While nine of my colleagues on Monday [December 14] approved Westchester County’s $1.8 billion 2010 budget, I was one of the eight County Legislators who voted against it.
My reasons for doing so were many. Though budgeting for 2010 was one of the most challenging tasks of my tenure to date in the County Legislature, I could not in good conscience approve a plan that raised taxes and increased spending without pursuing all the reductions I believed were possible.
The facts are these: The budget that was approved is actually $11 million less than the one originally proposed in November. In addition, the tax levy increase of 2.9 percent is also down from the original 4.88 percent proposal.
In addition, a large portion of the increase in county spending — $48 million – is due to circumstances beyond county control. For example, the county has experienced a dramatic increase in social services and children with special needs spending, payments to the state retirement system and higher employee health insurance costs.
Westchester County also is expecting in 2010 to receive $45 million less in sales tax money than it did in 2009 – another blow to an already bleak financial picture.
Nonetheless, I could not in good faith ask taxpayers to pay even slightly more in county property taxes, which represent 17 percent of your property tax bill, without paring down the budget as much as possible
Before Monday’s vote, I had backed a resolution to cut costs by overhauling county departments, consolidating those that would be appropriate and streamlining operations in the process. I still hope to reach that goal next year, working with my fellow legislators and incoming administration to achieve it.
I had other qualms about the budget, too. There are $1 million in “legislator earmarks” for “pet projects” I believe are inappropriate. I also believe that the budget’s revenue projections are, unfortunately, too optimistic. The hope that there will be more revenue from Playland next year is great, but we can’t bank on something that is so weather dependent.
That said, there are merits to this budget, too. The arts, children’s and environmental programs that district residents lobbied hard for are, in fact, preserved.

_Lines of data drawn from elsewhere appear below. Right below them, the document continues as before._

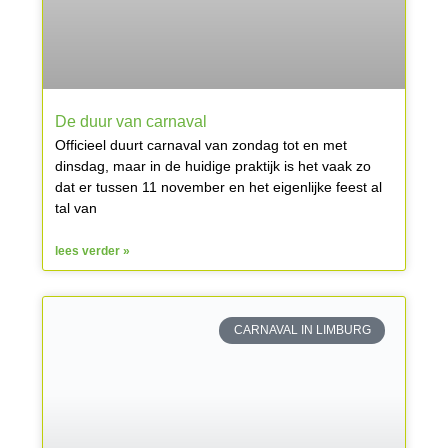
De duur van carnaval
Officieel duurt carnaval van zondag tot en met
dinsdag, maar in de huidige praktijk is het vaak zo
dat er tussen 11 november en het eigenlijke feest al
tal van
lees verder »
CARNAVAL IN LIMBURG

Even in tough times, I believe such programs must be maintained as an asset to our county and our quality of life.
I sincerely hope that we are on the brink of better times when the county can once again tap sources of revenue other than its residents to preserve and even improve the quality of life we strive to enjoy. I will remain true to my commitment to doing that – and weighing very heavily the best options for our district — as we embark on a new year.